Calls for accountability are mounting nearly 10 months after two boys were killed by a python in Campbellton, N.B.
Liberal MLA Donald Arseneault has been pushing for answers since the tragedy.
“The family is astonished why we can’t move forward,” says Arseneault. “I find it’s quite unfortunate just to hide behind a RCMP investigation that, clearly, if they haven’t done anything yet, chances are they won’t.”
Noah Barthe, 4, and his brother Connor, 6, were killed in August 2013 while they were sleeping at an apartment located above an exotic pet store in Campbellton.
The boys were asphyxiated by a 45-kilogram African rock python that escaped its enclosure in the apartment, slithered through a ventilation system above and fell through a ceiling into the living room where they slept.
The snake was being kept illegally and the RCMP launched an investigation after the incident.
Leslie Matchim, the lawyer representing python owner Jean-Claude Savoie, says he was told late last year there would be no charges laid in the case.
“I think it’s high time that the RCMP would come forward with that,” he says.
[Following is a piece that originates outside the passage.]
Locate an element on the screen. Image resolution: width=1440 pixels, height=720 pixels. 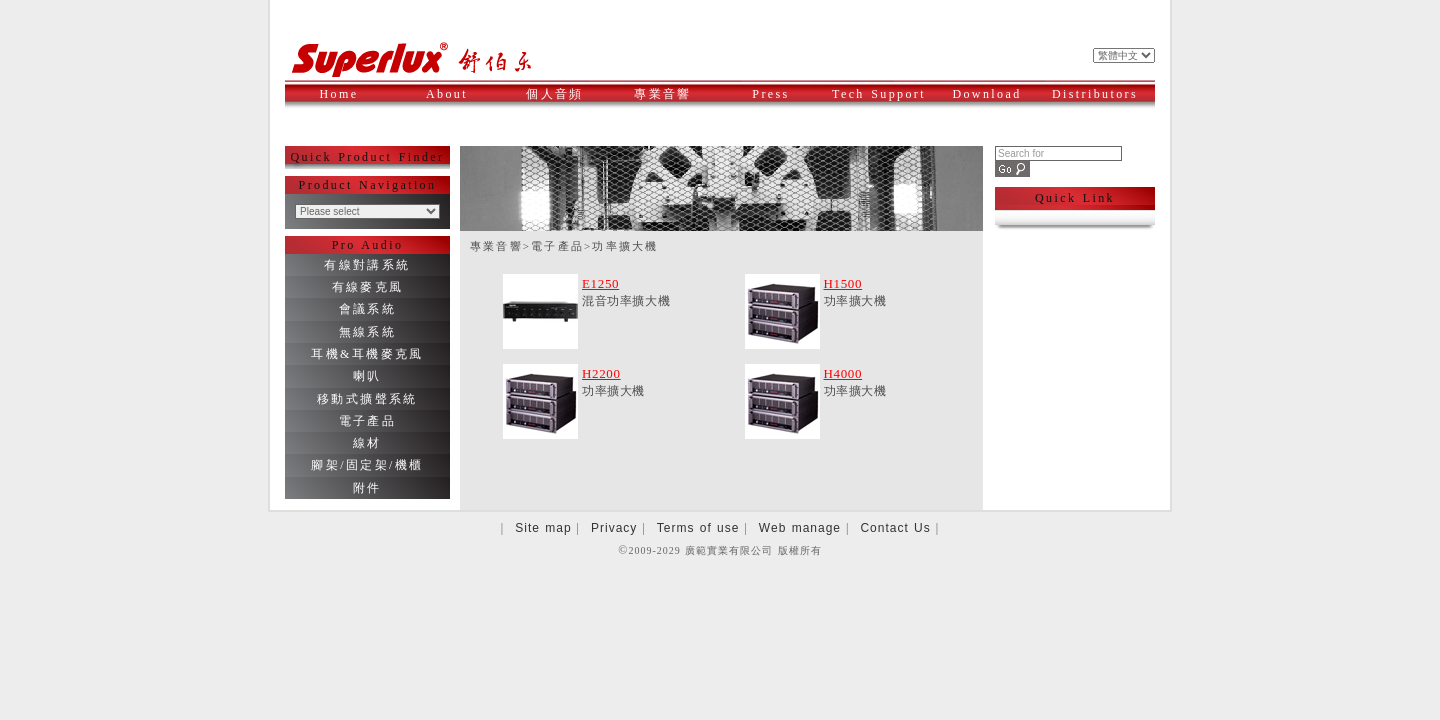
有線麥克風 is located at coordinates (368, 287).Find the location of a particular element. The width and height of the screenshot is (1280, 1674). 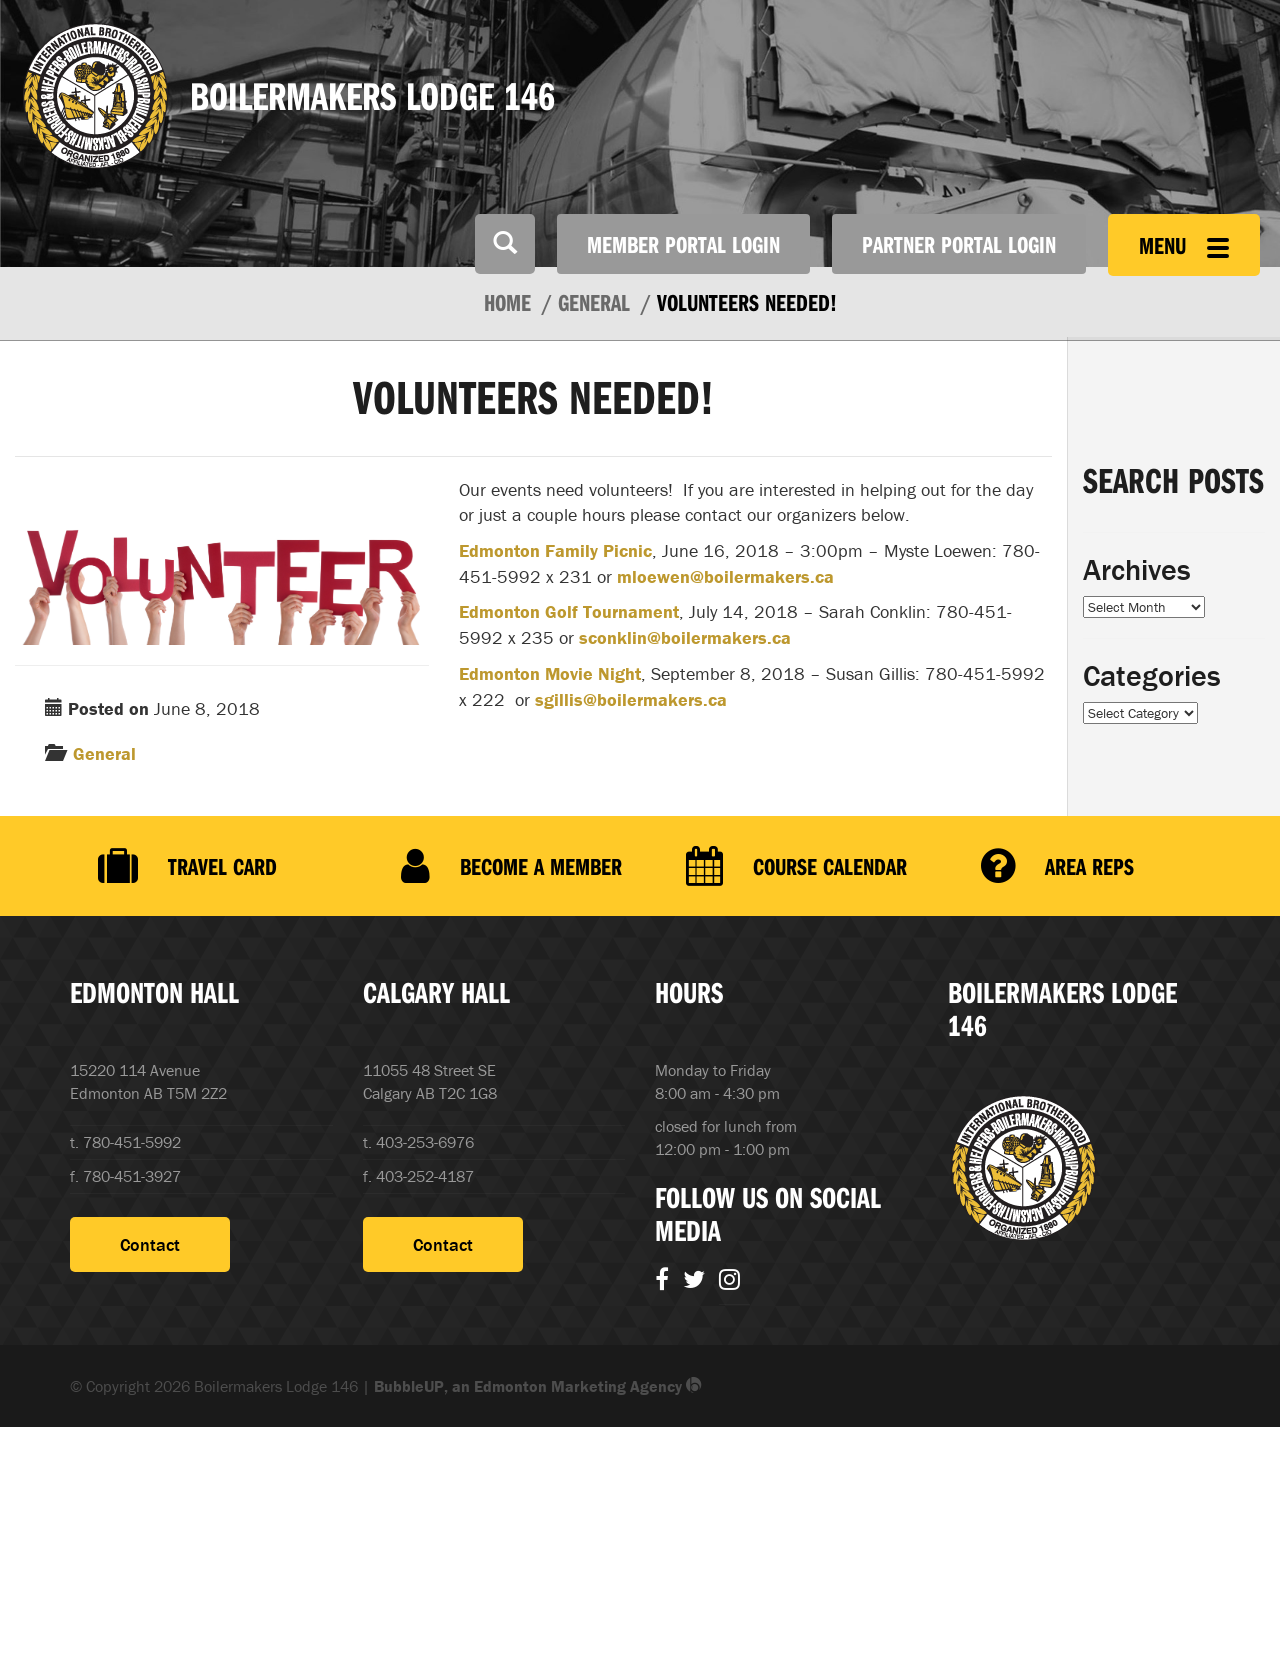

However, he says he recently learned the lead investigator in the case, and the person he had been dealing with from the beginning, has been replaced. He says that has him concerned.
“The RCMP, at the senior levels, just don’t seem to want to take no for an answer. Notwithstanding, their lead investigator concluded no criminal charges, notwithstanding the Crown prosecutor’s office corroborated that conclusion, notwithstanding, Halifax RCMP agreed and, notwithstanding, that a senior RCMP Major Crime Unit investigator agreed,” says Matchim.
Matchim says he was even told the RCMP would hold a news conference regarding their findings earlier this year, but that never happened.
The New Brunswick Department of Natural Resources also promised to look at exotic pet regulations after the incident. That investigation has been completed, and the file is now in the hands of the attorney general’s office.
Arseneault says the department had six months to lay charges, but it missed the deadline. However, there are still provisions within New Brunswick’s Fish and Wildlife Act that could still allow charges.
The Mounties will only say their investigation remains open and a decision on charges has not been made.